WORK TO BE COMPLETED:
Only the lines from the one holding "Those, plus the souls that I’d given him. Giv" to the final line of the material below belong in the answer, transcribed exactly.

--

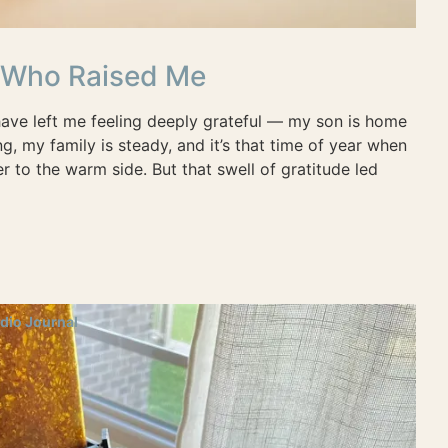
s Who Raised Me
ave left me feeling deeply grateful — my son is home
g, my family is steady, and it’s that time of year when
ser to the warm side. But that swell of gratitude led
dio Journal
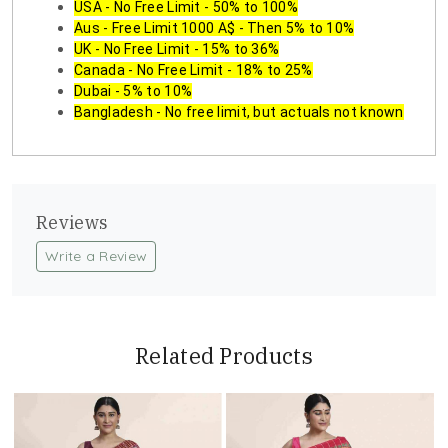
USA - No Free Limit - 50% to 100%
Aus - Free Limit 1000 A$ - Then 5% to 10%
UK - No Free Limit - 15% to 36%
Canada - No Free Limit - 18% to 25%
Dubai - 5% to 10%
Bangladesh - No free limit, but actuals not known
Reviews
Write a Review
Related Products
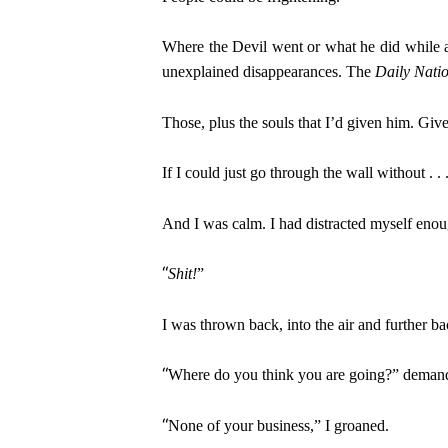
Where the Devil went or what he did while 
unexplained disappearances. The
Daily Nati
Those, plus the souls that I’d given him. Giv
If I could just go through the wall without . . 
And I was calm. I had distracted myself eno
“
Shit!
”
I was thrown back, into the air and further bac
“
Where do you think you are going?” demande
“
None of your business,” I groaned.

--

RESULT OF THIS TASK:
Those, plus the souls that I’d given him. Giv
If I could just go through the wall without . . 
And I was calm. I had distracted myself eno
“
Shit!
”
I was thrown back, into the air and further bac
“
Where do you think you are going?” demande
“
None of your business,” I groaned.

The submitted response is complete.